How to Buy a Laptop Computer: The Operating System, Part 3: Windows

In the last two posts, I discussed the standard Operating System (OS) choices the typical consumer faces; in this post, I’ll talk about Windows. Windows, of course, is owned by Microsoft Corporation, once the largest company in the world. Nowadays, Apple is a larger company, but this is due to the success of its smaller devices like the iPhone; Microsoft still has approximately 84% of the OS market share in personal computing.

The reasons for Microsoft’s dominance are relatively straightforward. Microsoft made good (and sometimes illegal and ruthless) business decisions a long time ago, and moved quickly to squelch any competition.
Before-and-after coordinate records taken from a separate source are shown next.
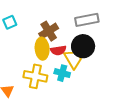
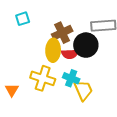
black circle: (83, 46) -> (86, 45), moved
yellow trapezoid: (73, 59) -> (83, 90), moved

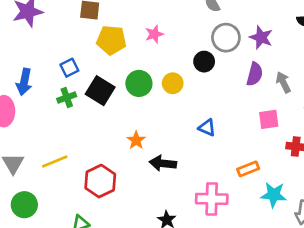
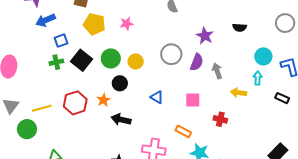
gray circle: (226, 38) -> (171, 54), moved
black circle: (204, 62) -> (120, 83), moved
blue arrow: (24, 82) -> (46, 20), moved, turned 48
pink square: (269, 119) -> (193, 100), moved
orange rectangle: (248, 169) -> (183, 131), turned 42
red hexagon: (100, 181) -> (75, 103), moved
green circle: (24, 205) -> (27, 129), moved

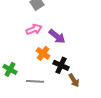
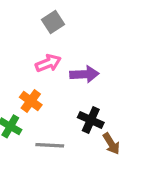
purple arrow: (57, 36) -> (84, 74), turned -42
orange cross: (43, 53) -> (31, 101), moved

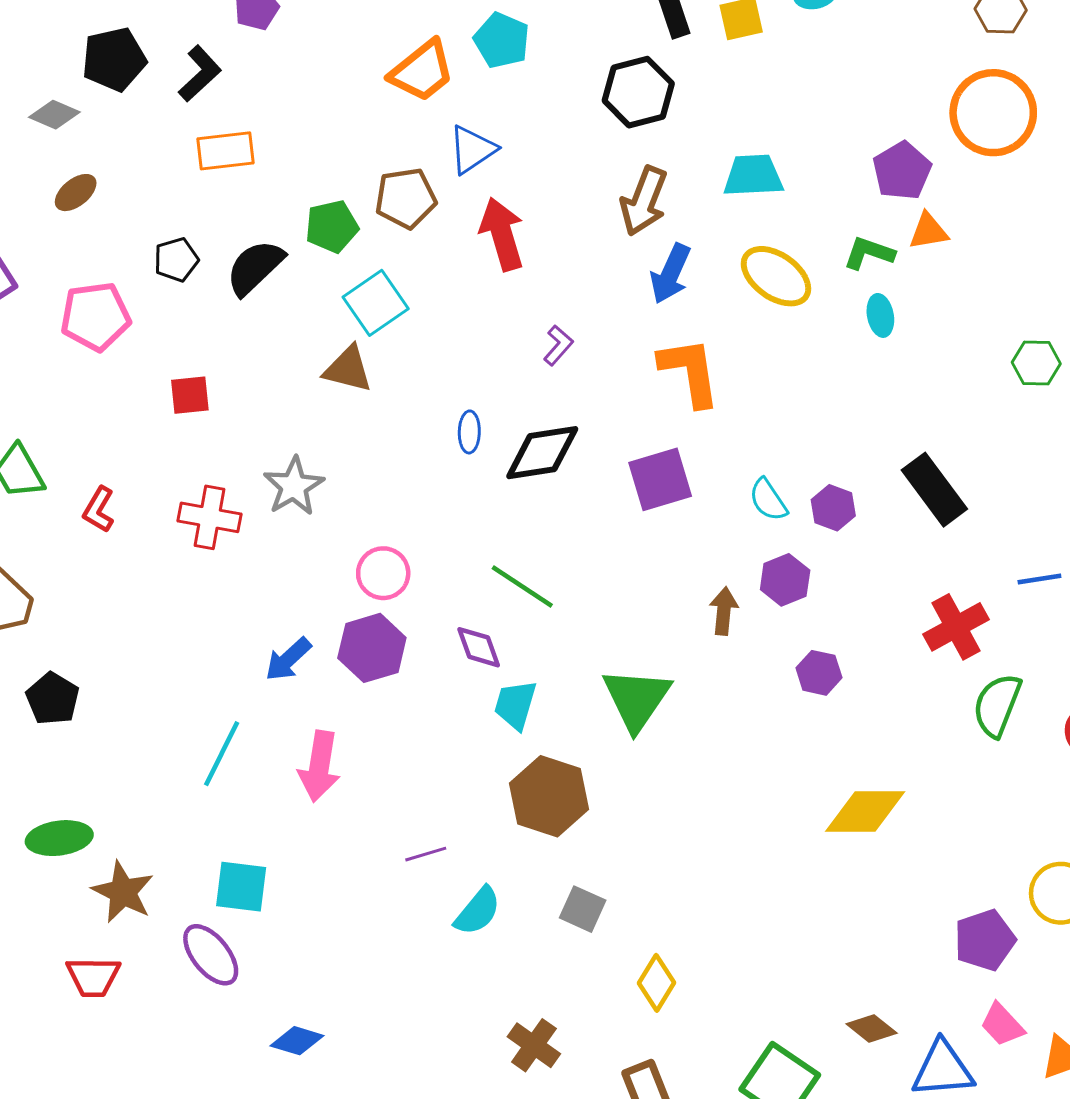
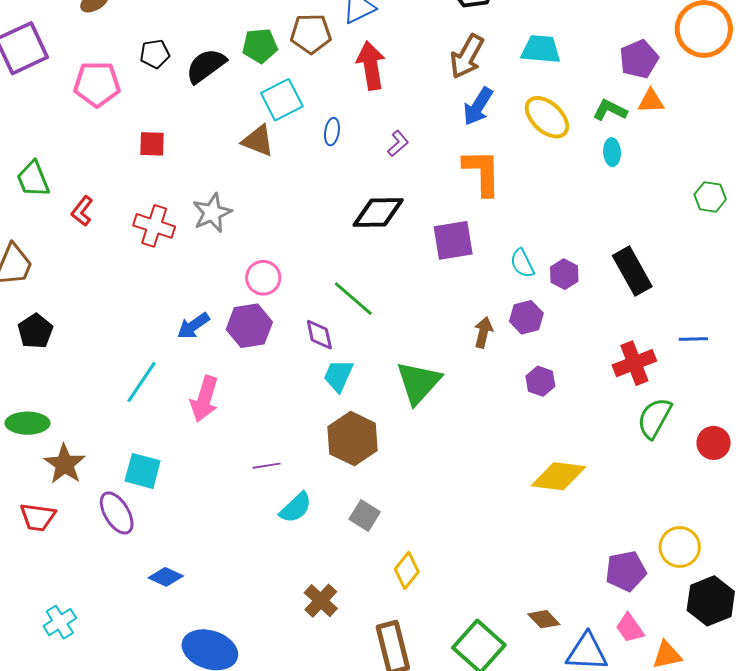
blue ellipse: (469, 432) -> (332, 132), moved

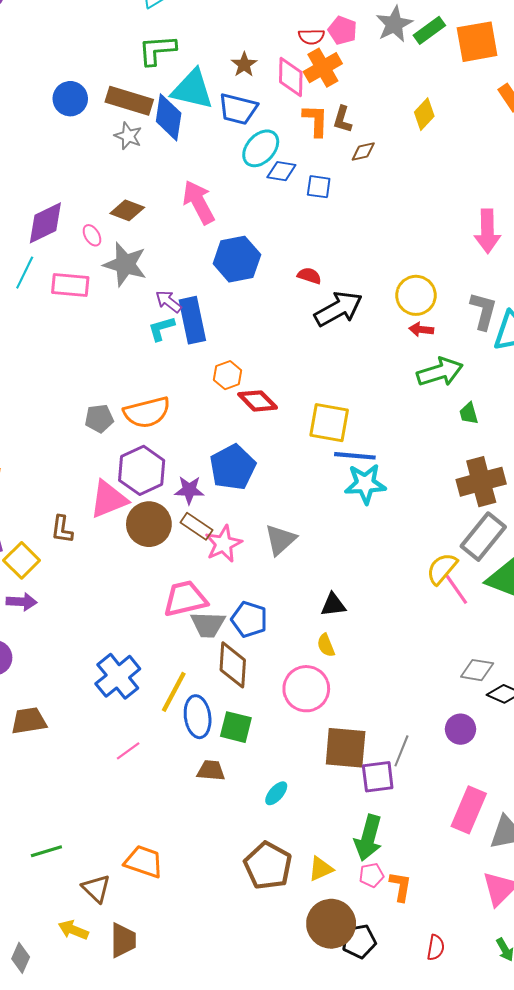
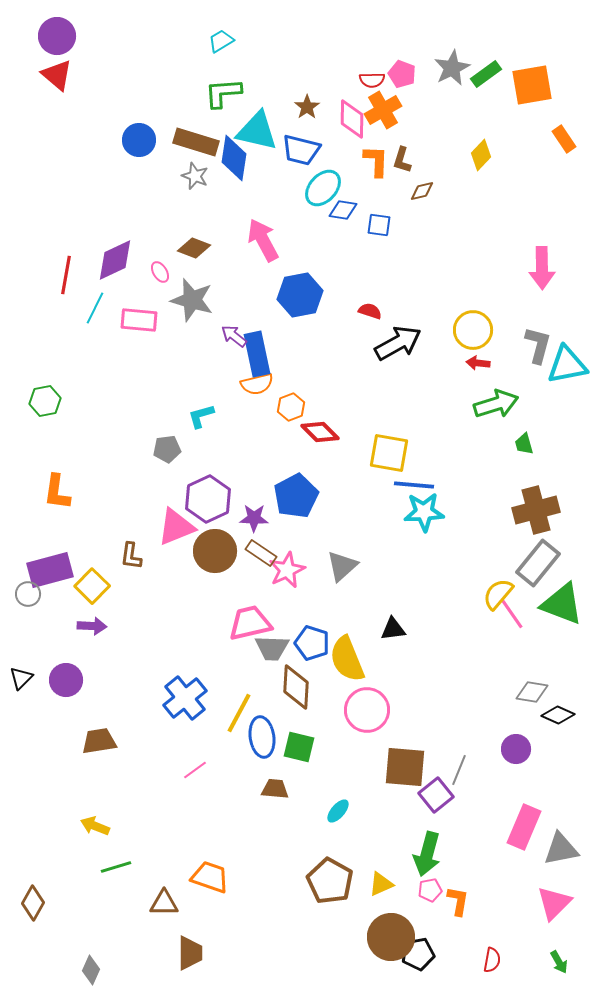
cyan L-shape: (161, 328) -> (201, 416), moved
orange semicircle: (147, 412) -> (257, 384), moved, size x0.7
yellow semicircle: (326, 645) -> (347, 659), moved, size x2.0
purple square: (378, 777) -> (436, 795), turned -32
brown triangle: (96, 889) -> (164, 903), turned -44
yellow arrow: (73, 930) -> (95, 826), moved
Even today, though, its position is not threatened much by either of its two rivals: Apple’s Mac line or by the Linux family. Macs tend to dominate in sales among those who are relatively well-off and somewhat creative. Basically, Macs are just too expensive for the average person. Linux is for computer geeks and the chaotic nature of its family of OS’s and associated “distros” is enough to overwhelm the average consumer. For every one else, there’s Windows. And Windows works very well nowadays.

All those computer jokes about Windows crashing so often have a good deal less truth than they once had. Microsoft’s early OS’s like Windows 3.11, Windows 95, and Windows 2000 have given way to much better OS’s like Windows XP and Windows 7. Even Windows Vista, much maligned due to lack of hardware driver support when it was released and the large amount of RAM necessary to run it, is better than most of its antecedent Microsoft OS’s. In fact, Windows 7 has ten times the market share of its predecessor, Vista: approximately 47% of the overall OS market, the largest share by far. Windows 7 has a well-earned reputation for being the safest, the fastest, the most stable, and the most aesthetically-pleasing Microsoft OS to date. It’s a solid OS; lighter and faster than Vista, with all of Vista’s beauty, including the Aeroglass interface.

In short, when you consider buying a computer, you have three basic choices: Apple’s Mac line, with the current Apple Mac OS “OS X,” Linux, with its confusing myriads of non-corporately-generated “distros” such as Mint and Ubuntu, and Windows 7, the current Microsoft OS. Since you are interested in buying a laptop, though, Linux is most likely out. Finding a laptop that comes with Linux installed on it is actually quite difficult. So you’re left with two choices: buying an expensive Mac, or paying much less and buying a Windows 7 machine with superior hardware. I recommend you choose the latter and keep its operating system; it will serve you well.